- Opening Delimiter -
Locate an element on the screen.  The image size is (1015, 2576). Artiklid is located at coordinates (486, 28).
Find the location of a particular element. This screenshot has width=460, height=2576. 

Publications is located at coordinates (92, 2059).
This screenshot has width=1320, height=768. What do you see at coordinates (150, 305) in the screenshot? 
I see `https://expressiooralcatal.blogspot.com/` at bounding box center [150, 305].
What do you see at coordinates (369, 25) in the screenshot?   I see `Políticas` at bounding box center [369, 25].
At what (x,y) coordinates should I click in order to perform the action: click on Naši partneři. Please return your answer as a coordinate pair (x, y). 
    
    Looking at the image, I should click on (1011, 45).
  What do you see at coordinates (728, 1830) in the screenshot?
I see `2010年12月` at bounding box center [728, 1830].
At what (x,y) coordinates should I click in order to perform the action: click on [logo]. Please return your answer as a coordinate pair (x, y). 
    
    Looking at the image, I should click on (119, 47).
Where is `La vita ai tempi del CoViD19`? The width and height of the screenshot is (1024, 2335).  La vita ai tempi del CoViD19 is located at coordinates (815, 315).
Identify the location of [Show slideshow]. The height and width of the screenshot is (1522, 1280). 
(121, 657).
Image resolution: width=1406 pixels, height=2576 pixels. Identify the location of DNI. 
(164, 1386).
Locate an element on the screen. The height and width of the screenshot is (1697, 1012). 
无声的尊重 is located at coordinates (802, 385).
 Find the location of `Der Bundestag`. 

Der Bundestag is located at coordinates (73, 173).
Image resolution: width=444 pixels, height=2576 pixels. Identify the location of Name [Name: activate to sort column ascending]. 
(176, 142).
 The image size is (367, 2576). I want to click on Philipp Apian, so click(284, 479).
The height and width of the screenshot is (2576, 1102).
- Closing Delimiter -
# PROBLEM
Reproduce each line above without any alteration.

# ANSWER TO THE EXERCISE
Locate an element on the screen.  The image size is (1015, 2576). Artiklid is located at coordinates (486, 28).
Find the location of a particular element. This screenshot has width=460, height=2576. 

Publications is located at coordinates (92, 2059).
This screenshot has width=1320, height=768. What do you see at coordinates (150, 305) in the screenshot? 
I see `https://expressiooralcatal.blogspot.com/` at bounding box center [150, 305].
What do you see at coordinates (369, 25) in the screenshot?   I see `Políticas` at bounding box center [369, 25].
At what (x,y) coordinates should I click in order to perform the action: click on Naši partneři. Please return your answer as a coordinate pair (x, y). 
    
    Looking at the image, I should click on (1011, 45).
  What do you see at coordinates (728, 1830) in the screenshot?
I see `2010年12月` at bounding box center [728, 1830].
At what (x,y) coordinates should I click in order to perform the action: click on [logo]. Please return your answer as a coordinate pair (x, y). 
    
    Looking at the image, I should click on (119, 47).
Where is `La vita ai tempi del CoViD19`? The width and height of the screenshot is (1024, 2335).  La vita ai tempi del CoViD19 is located at coordinates (815, 315).
Identify the location of [Show slideshow]. The height and width of the screenshot is (1522, 1280). 
(121, 657).
Image resolution: width=1406 pixels, height=2576 pixels. Identify the location of DNI. 
(164, 1386).
Locate an element on the screen. The height and width of the screenshot is (1697, 1012). 
无声的尊重 is located at coordinates (802, 385).
 Find the location of `Der Bundestag`. 

Der Bundestag is located at coordinates (73, 173).
Image resolution: width=444 pixels, height=2576 pixels. Identify the location of Name [Name: activate to sort column ascending]. 
(176, 142).
 The image size is (367, 2576). I want to click on Philipp Apian, so click(284, 479).
The height and width of the screenshot is (2576, 1102).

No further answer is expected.